ЛЕТО 1947 фрагмент

Александр Ладошин
Наконец-то 47-й скинув с себя остатки истаявшей зимы, зябко кутаясь в холодное покрывало промозглой весны подошёл к лету, к теплу, к событиям, память о которых жива во мне и сегодня. В то лето, как земля просохла, я открыл для себя способ передвижения на одной ноге, лишь была бы под ней ровная поверхность. Нет, не прыгать кузнечиком, а крутя ступнёй поочерёдно носок-пятка, соответственно переносить вес тела с носка на пятку и обратно на носок, всякий раз переставляя себя без малого на длину стопы. Преодолевать таким образом значительные расстояния было трудно и технически, и физически, но... сидеть на месте было ещё труднее – морально. Словом, сначала освоил комнату, потихоньку, держась за мебель, потом в коридор рискнул выбраться, потом на крыльцо, на двор, благо всё в одном уровне первого этажа. Первый-то он первый, только не без порогов, отдельных ступеней и приступков. Но, как бы там ни было – приспособился, жажда движения(жизни) победила, оказалась "всепроникающей". Когда мама впервые увидела меня в общем коридоре у выхода на крыльцо, боюсь ей плохо стало. Она знала, что я нигде, кроме нашей комнаты, не позволяю себе ползать на коленях, а тут расстояние до нашей двери метров 12-13, и часть по не слишком чистому общему коридору. Увидела, оценила, и… ругать не стала. Очевидная относительность обретённой мною "свободы" была видна всем, кроме меня, а я своей ущербности пока не осознавал, не замечал. Видимо, (дальше пишу, а рука сопротивляется) судьба таким образом хранила меня, хранила от болезненных переживаний. Рука тормозит, останавливается, конфликтует с мозгами. Хранила – беспощадным ножом обречённости выстругивала заготовку без эмоций? Ничего себе "хранила". И вот так восьмой десяток лет, от буйства чувств – к холодной рассудочности. Хотя, даже та урезанная "свобода" и сейчас представляется мне несомненным счастьем – счастьем жить.

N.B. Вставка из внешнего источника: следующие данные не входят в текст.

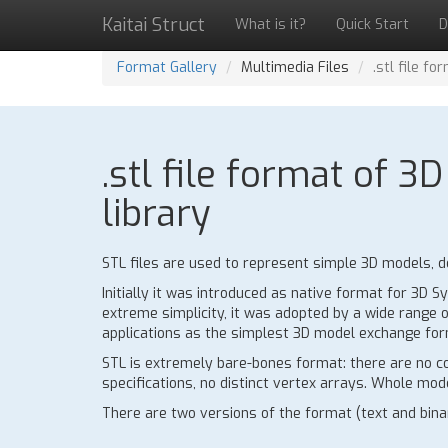
Kaitai Struct
What is it?
Quick Start
D
Format Gallery
Multimedia Files
.stl file f
.stl file format of 
library
STL files are used to represent simple 3D models, de
Initially it was introduced as native format for 3D
extreme simplicity, it was adopted by a wide range o
applications as the simplest 3D model exchange for
STL is extremely bare-bones format: there are no co
specifications, no distinct vertex arrays. Whole model
There are two versions of the format (text and binar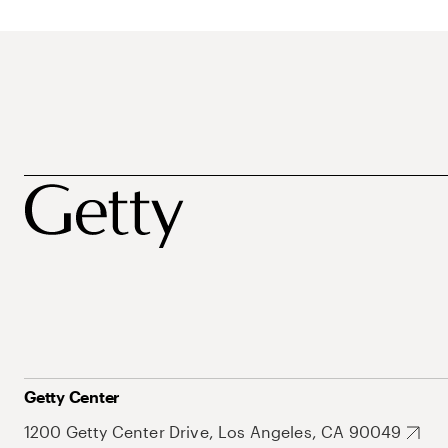
Getty Center
1200 Getty Center Drive, Los Angeles, CA 90049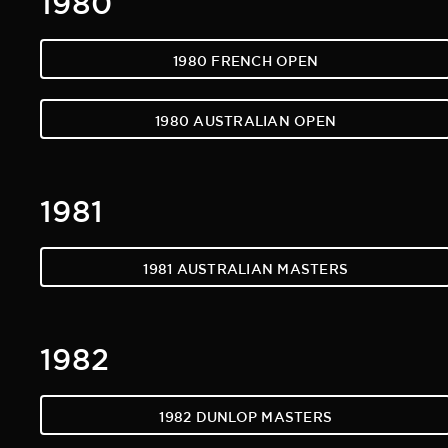
1980 FRENCH OPEN
1980 AUSTRALIAN OPEN
1981
1981 AUSTRALIAN MASTERS
1982
1982 DUNLOP MASTERS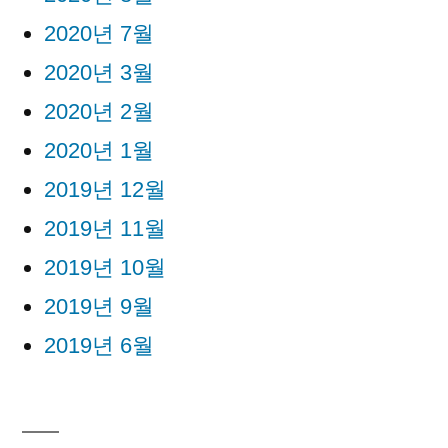
2020년 7월
2020년 3월
2020년 2월
2020년 1월
2019년 12월
2019년 11월
2019년 10월
2019년 9월
2019년 6월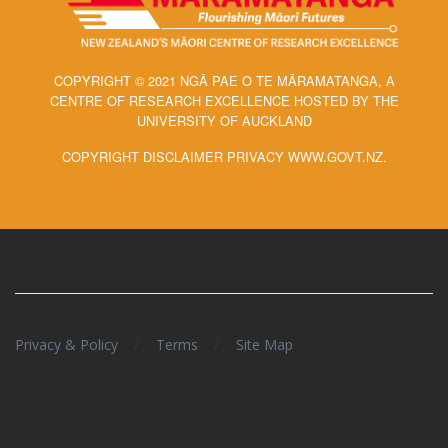
COPYRIGHT © 2021 NGĀ PAE O TE MĀRAMATANGA, A
CENTRE OF RESEARCH EXCELLENCE HOSTED BY THE
UNIVERSITY OF AUCKLAND
COPYRIGHT DISCLAIMER PRIVACY WWW.GOVT.NZ.
/
/
Privacy & Policy
Terms
Site Map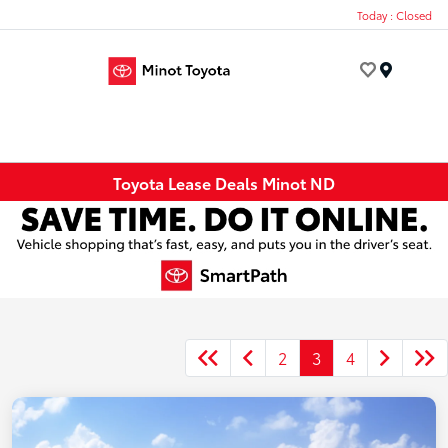
Today : Closed
Menu
Toyota Lease Deals Minot ND
2
3
4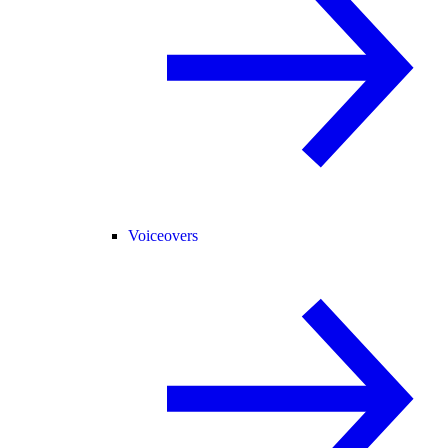
Voiceovers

Что я тогда, в половине третьего года жизни, мог понимать в счастье? Печку истопили, тепло в комнате – счастье – когда дрова есть. Мама мясной бульон с Тишинки привезла – счастье – будет суп на неделю. Сахарные карточки песком отоварили – сладкое счастье – если молоко будет мама конфеты сварит, а нет, так они и постные хороши. Письмо пришло, отец возвращается – счастье – живой значит. Счастье – какое оно, тогда почему мама плачет? Как во всём этом разобраться?
И вот, наконец-то мама дождалась – вернулся отец. Очень даже живой, с руками и ногами, весёлый, громогласный и – совершенно не знакомый мне дядька. Весь из себя красивый, высокий, совсем не израненный, будто и не с фронта пришёл. Получается, что и такие красавцы воевали, и ордена у них есть? Оказывается, есть и ордена, есть и медали, а ещё три нашивки есть, на груди справа, одна красная и две жёлтых. Правда, всё это я узнал и понял много позже.
Сам день встречи с отцом чем-то особенным мне не запомнился. Увидел я его впервые и естественно дичился, мне тогда мой дядька, дядя Коля, был ближе и роднее. То, что во дворе длинный стол накрыли, так это я уже видел. Через один дом тоже во дворе недавно собирались, там сразу три мужика вернулись и столов там два было. Баба-Варя ходила посмотреть и меня брала, потом мы всем рассказывали. А о нашем дне встречи отца я ранний подъём помню и что тянулся тот день до бесконечности. Народу много было, московскую родню всю известили, даже дядю Саню из Реутова вызвонили. Из двух соседних домов народ был, свои соседи, а продуктов нанесли – гору. Хозяин с семьёй на общий стол расщедрились, родня как-никак. В их семье два маминых племянника, мои братья двоюродные.
Народ собрался, за столом устроился. Как положено первую пили за Победу, это святое. Потом все выпили за отца, за его возвращение домой, после шести лет в сапогах и погонах. Отец в форме, с орденами – красавец, и счастливая мама рядом. А потом… потом выпили стоя, молча, и каждый знал за кого он пьёт и кого поминает. Так огрубевшие за войну, но не озлобившиеся, люди размачивали, размягчали душу.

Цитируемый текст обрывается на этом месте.